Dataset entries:
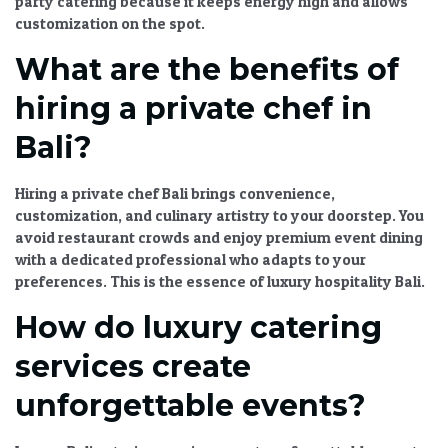
party catering
because it keeps energy high and allows
customization on the spot.
What are the benefits of
hiring a private chef in
Bali?
Hiring a
private chef Bali
brings convenience,
customization, and culinary artistry to your doorstep. You
avoid restaurant crowds and enjoy
premium event dining
with a dedicated professional who adapts to your
preferences. This is the essence of
luxury hospitality Bali
.
How do luxury catering
services create
unforgettable events?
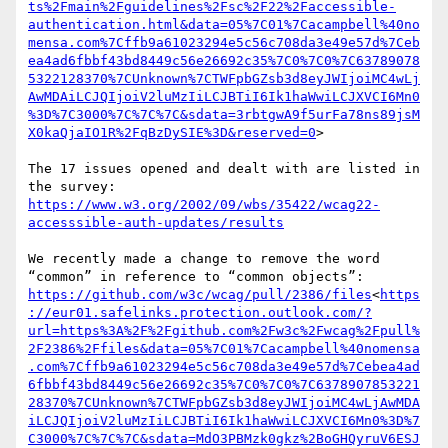
ts%2Fmain%2Fguidelines%2Fsc%2F22%2Faccessible-
authentication.html&data=05%7C01%7Cacampbell%40no
mensa.com%7Cffb9a61023294e5c56c708da3e49e57d%7Ceb
ea4ad6fbbf43bd8449c56e26692c35%7C0%7C0%7C63789078
5322128370%7CUnknown%7CTWFpbGZsb3d8eyJWIjoiMC4wLj
AwMDAiLCJQIjoiV2luMzIiLCJBTiI6Ik1haWwiLCJXVCI6Mn0
%3D%7C3000%7C%7C%7C&sdata=3rbtgwA9f5urFa78ns89jsM
X0kaQjaIO1R%2FqBzDySIE%3D&reserved=0
>

The 17 issues opened and dealt with are listed in 
https://www.w3.org/2002/09/wbs/35422/wcag22-
accesssible-auth-updates/results
We recently made a change to remove the word 
https://github.com/w3c/wcag/pull/2386/files
<
https
://eur01.safelinks.protection.outlook.com/?
url=https%3A%2F%2Fgithub.com%2Fw3c%2Fwcag%2Fpull%
2F2386%2Ffiles&data=05%7C01%7Cacampbell%40nomensa
.com%7Cffb9a61023294e5c56c708da3e49e57d%7Cebea4ad
6fbbf43bd8449c56e26692c35%7C0%7C0%7C6378907853221
28370%7CUnknown%7CTWFpbGZsb3d8eyJWIjoiMC4wLjAwMDA
iLCJQIjoiV2luMzIiLCJBTiI6Ik1haWwiLCJXVCI6Mn0%3D%7
C3000%7C%7C%7C&sdata=MdO3PBMzk0gkz%2BoGHQyruV6ESJ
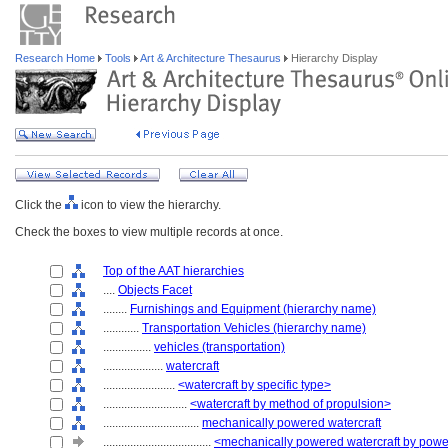
Research Home
Tools
Art & Architecture Thesaurus
Hierarchy Display
Click the
icon to view the hierarchy.
Check the boxes to view multiple records at once.
Top of the AAT hierarchies
....
Objects Facet
........
Furnishings and Equipment (hierarchy name)
............
Transportation Vehicles (hierarchy name)
................
vehicles (transportation)
....................
watercraft
........................
<watercraft by specific type>
............................
<watercraft by method of propulsion>
................................
mechanically powered watercraft
....................................
<mechanically powered watercraft by powe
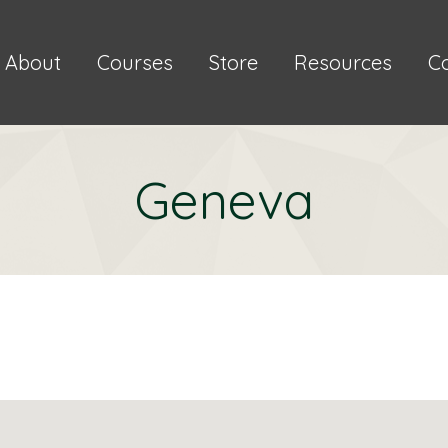
About
Courses
Store
Resources
C
Geneva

**Problem description**: Without carrying over any picture, retype the records above word for word.

**Answer section**:
party catering
because it keeps energy high and allows
customization on the spot.
What are the benefits of
hiring a private chef in
Bali?
Hiring a
private chef Bali
brings convenience,
customization, and culinary artistry to your doorstep. You
avoid restaurant crowds and enjoy
premium event dining
with a dedicated professional who adapts to your
preferences. This is the essence of
luxury hospitality Bali
.
How do luxury catering
services create
unforgettable events?
ts%2Fmain%2Fguidelines%2Fsc%2F22%2Faccessible-
authentication.html&data=05%7C01%7Cacampbell%40no
mensa.com%7Cffb9a61023294e5c56c708da3e49e57d%7Ceb
ea4ad6fbbf43bd8449c56e26692c35%7C0%7C0%7C63789078
5322128370%7CUnknown%7CTWFpbGZsb3d8eyJWIjoiMC4wLj
AwMDAiLCJQIjoiV2luMzIiLCJBTiI6Ik1haWwiLCJXVCI6Mn0
%3D%7C3000%7C%7C%7C&sdata=3rbtgwA9f5urFa78ns89jsM
X0kaQjaIO1R%2FqBzDySIE%3D&reserved=0
>

The 17 issues opened and dealt with are listed in 
https://www.w3.org/2002/09/wbs/35422/wcag22-
accesssible-auth-updates/results
We recently made a change to remove the word 
https://github.com/w3c/wcag/pull/2386/files
<
https
://eur01.safelinks.protection.outlook.com/?
url=https%3A%2F%2Fgithub.com%2Fw3c%2Fwcag%2Fpull%
2F2386%2Ffiles&data=05%7C01%7Cacampbell%40nomensa
.com%7Cffb9a61023294e5c56c708da3e49e57d%7Cebea4ad
6fbbf43bd8449c56e26692c35%7C0%7C0%7C6378907853221
28370%7CUnknown%7CTWFpbGZsb3d8eyJWIjoiMC4wLjAwMDA
iLCJQIjoiV2luMzIiLCJBTiI6Ik1haWwiLCJXVCI6Mn0%3D%7
C3000%7C%7C%7C&sdata=MdO3PBMzk0gkz%2BoGHQyruV6ESJ
Research Home
Tools
Art & Architecture Thesaurus
Hierarchy Display
Click the
icon to view the hierarchy.
Check the boxes to view multiple records at once.
Top of the AAT hierarchies
....
Objects Facet
........
Furnishings and Equipment (hierarchy name)
............
Transportation Vehicles (hierarchy name)
................
vehicles (transportation)
....................
watercraft
........................
<watercraft by specific type>
............................
<watercraft by method of propulsion>
................................
mechanically powered watercraft
....................................
<mechanically powered watercraft by powe
About
Courses
Store
Resources
C
Geneva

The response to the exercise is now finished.